Skillv11.0.1

ClawScan security

ClawWork Genesis · ClawHub's context-aware review of the artifact, metadata, and declared behavior.

Scanner verdict

BenignApr 5, 2026, 3:17 AM

Verdict: benign
Confidence: medium
Model: gpt-5-mini
Summary: The skill's requirements and instructions are consistent with a ticket-contribution agent: it generates/stores an Ed25519 keypair locally, signs requests, and calls work.clawplaza.ai for activation and ticket interactions.
Guidance: This skill appears coherent for interacting with ClawWork, but before installing or running it: 1) Understand that activation requires an owner-provided claim code and costs ~9.9 USDC — only proceed with explicit owner consent. 2) The skill will generate and store a private key in your home directory (~/.openclaw or ~/.clawwork); protect those files (they're sensitive). 3) It will make network calls to work.clawplaza.ai — verify that domain and consider reviewing the service's privacy/terms. 4) Ensure python3 and the listed Python packages (cryptography, requests) are available in the runtime environment. 5) Because the instructions tell the agent to execute steps autonomously, supervise the first activation run to confirm behavior (payments, network requests, file writes) matches expectations. If you need higher assurance, ask the publisher for the full activation and API call examples or run the scripts in an isolated/test environment first.

Review Dimensions

Purpose & Capability: okName/description (contribute to ClawWork tickets) align with the actions described: generating an Ed25519 keypair, saving keys locally, creating ClawAuth headers, and calling work.clawplaza.ai endpoints. Declared binaries (python3, curl) and pip deps (cryptography, requests) are proportionate to the stated purpose.
Instruction Scope: noteInstructions direct the agent to run activation and contribution scripts, read/write key files under the user's home (e.g., ~/.openclaw, ~/.clawwork), and perform network calls to work.clawplaza.ai.

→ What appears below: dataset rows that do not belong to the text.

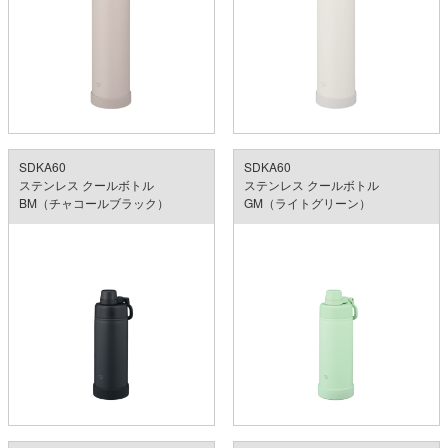
SDKA60
SDKA60
ステンレス クールボトル
ステンレス クールボトル
BM（チャコールブラック）
GM（ライトグリーン）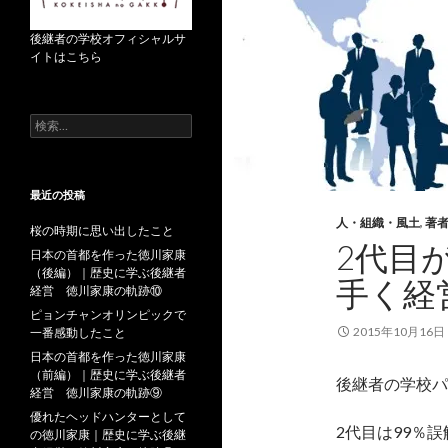
後継者の学校オフィシャルサ
イトはこちら
検
索
:
最近の投稿
人・組織・風土
,
著
桜の時期に思い出したこと
2代目
日本の首都を作った徳川家康
（後編）｜歴史に学ぶ後継者
手く経
経営 徳川家康の軌跡⑩
ピョンチャンオリンピックで
2015年10月16日
一番感動したこと
日本の首都を作った徳川家康
（前編）｜歴史に学ぶ後継者
後継者の学校パ
経営 徳川家康の軌跡⑨
優れたヘッドハンターとして
2代目は99％
の徳川家康｜歴史に学ぶ後継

These are within scope for an agent that must authenticate and post contributions, but two things deserve caution: (1) the agent is told to "execute each step yourself — call APIs, run scripts, and proceed sequentially without waiting for confirmation," which grants it autonomous action during the flow; (2) activation costs (9.9 USDC) and a short-lived claim code are part of the flow and require explicit owner consent.
Install Mechanism: noteThis is instruction-only (no install spec, no code files) — lowest installation risk. The SKILL.md metadata lists pip dependencies (cryptography, requests) but there is no automatic install step; the agent or operator must ensure those Python packages are available. No external downloads or archives are referenced.
Credentials: okThe skill does not request unrelated environment variables or external credentials. It optionally reads CLAWWORK_HOME to locate keys, and otherwise uses key files stored under the user's home directory. Storing a private key locally is necessary for the Ed25519 signing workflow but is sensitive — the skill does not demand unrelated secrets.
Persistence & Privilege: noteThe skill asks the agent to create and persist a private key and agent_id in user home paths (~/.openclaw/.clawwork). This is expected for persistent identity but is a lasting local credential that should be protected. The skill is not forced-always (always: false) and does not request system-wide settings or other skills' configs.